I know im missing somethign really obvious here but what is it?

 

[manokiss]

Wondering if you found a solution for this, also our Dc recommended add recursion no; but doing this exim is not resolving the domains.

No make sense have the allow-recursion with some ip´s when the recursion default is yes by default, so in the options above is the same as have recursion yes;

any idea?

thanx!

 

[chirpy]

Jonathon i edited named.conf as you suggested in another post
which you mentioned worked fine...

This closed up the open dns issue but Problem is now mail isnt being delivered to or from the server with unroutable domain errors

I know im missing somethign really obvious here but what is it?

Did you definitely list the IP's you use for DNS lookups of your own server in the ACL. Your lookup IP's are listed in /etc/resolv.conf and any of those that are on your own server need to be listed - as well as 127.0.0.1

 

[manokiss]

hello chirpy, yes, i listed them, but once i add recursion no; in the options exim start failing with the unroutable domain error.

thanx!

 

[anup123]

I don't understand why you're messing around with resolv.conf it has anything whatsoever to do with the issue of DNS server recursion.

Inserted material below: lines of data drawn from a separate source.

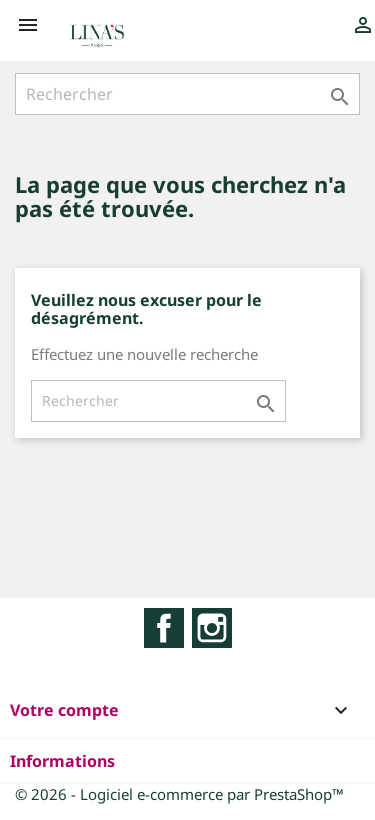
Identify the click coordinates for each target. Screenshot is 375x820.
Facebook (164, 628)
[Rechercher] (187, 94)
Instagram (212, 628)
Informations (62, 761)
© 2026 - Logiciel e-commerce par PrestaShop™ (179, 794)
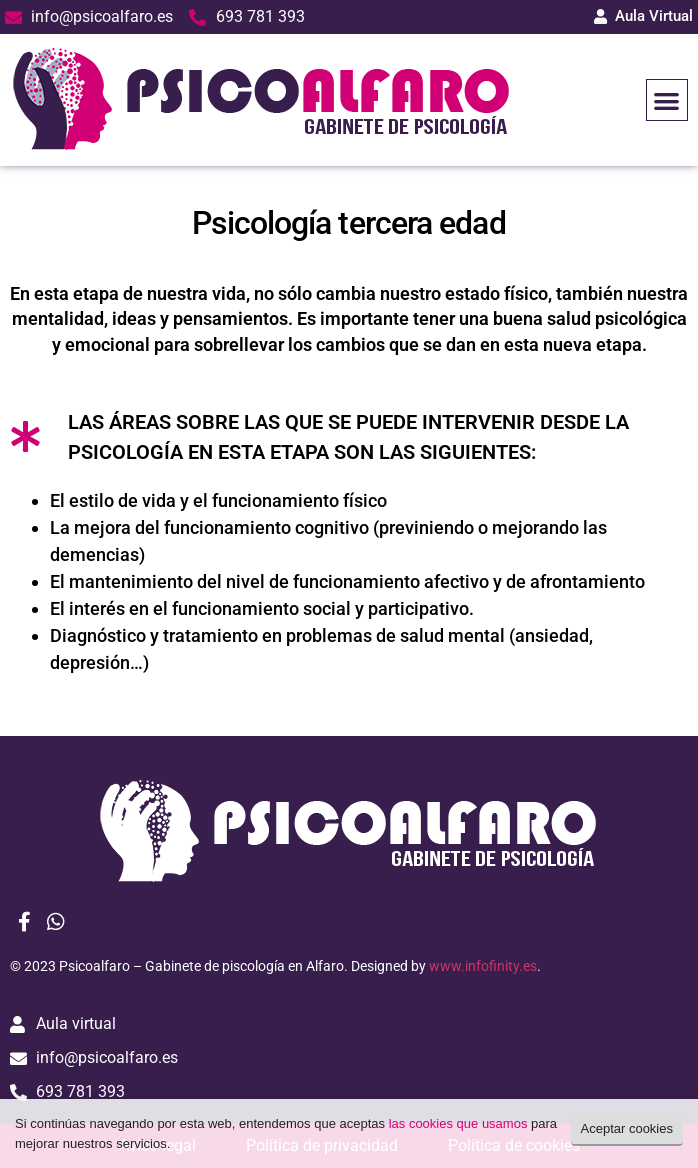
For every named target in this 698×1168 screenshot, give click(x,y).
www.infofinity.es (483, 966)
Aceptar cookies (627, 1128)
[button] (667, 100)
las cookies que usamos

All you need do is has been posted many a time before:
http://forums.cpanel.net/showthread.php?t=15922

In summary:
http://forums.cpanel.net/showpost.php?p=217540&postcount=27

Would it be necessary to blackhole BOGON IP's in named.conf or it would be an overkill?

TIA
Anup

 

[Ronny]

It's recommmended to put your DC's outgoing resolvers in /etc/resolv.conf

If you have that in there instead of your own IPs, recursion no; will work.

 

[Bdzzld]

Hi,

I've successfully made all changes to the named.conf file and DNSreport reports there no Open DNS servers. I was wondering which IP-addresses should be in the :

acl "trusted" { ... };

part. Let's say I've a DNS cluster setup with the following IP-addresses :

[server 1 ]
main IP = 1.1.1.2
DNS1 = 1.1.1.3
DNS2 = 1.1.1.4
add. IP = 1.1.1.5

[server 2 ]
main IP = 2.2.2.1
DNS3 = 2.2.2.2
add. IP = 2.2.2.3
add. IP = 2.2.2.4

Question : Which IP-addresses should be used on server 1, server 2 or on both servers ?

Thanks.

 

[chirpy]

Would it be necessary to blackhole BOGON IP's in named.conf or it would be an overkill?

Probably overkill, since you're blocking everything but your own servers IP's.

 

[chirpy]

Let's say I've a DNS cluster setup with the following IP-addresses :

IF you had an old master/slave DNS setup you would need to have the main IP addresses for each server listed in both. However, DNS clustering doesn't use the traditional master/slave setup (they're all masters) so you only need 127.0.0.1, plus any IP addresses listed in that local servers /etc/resolv.conf that resides on that same server.

 

[DigiCrime]

My question is why is this popping up all of a sudden ? Whats changed in the past few weeks ??

 

[anup123]

Apparently changes have taken place at dnsreport.com
they have added this test to their report.
cpanel.net is also reported to have open dns servers
http://dnsreport.com/tools/dnsreport.ch?domain=cpanel.net
at the time of writing this message

Anup

 

[DigiCrime]

Interesting.... I got a message from TPlanet about doing something about this, I didnt see anything on Cpanel forums about it so it must be rather new yet. I never thought to look over here after I made the changes, or even investigate but now that im seeing it on majority of other systems, kinda curious why all of a sudden

 

[chirpy]

I just wanted to add to me assertion above that you might have to list all IP's that you use as nameservers as well has resolvers in the trusted ACL.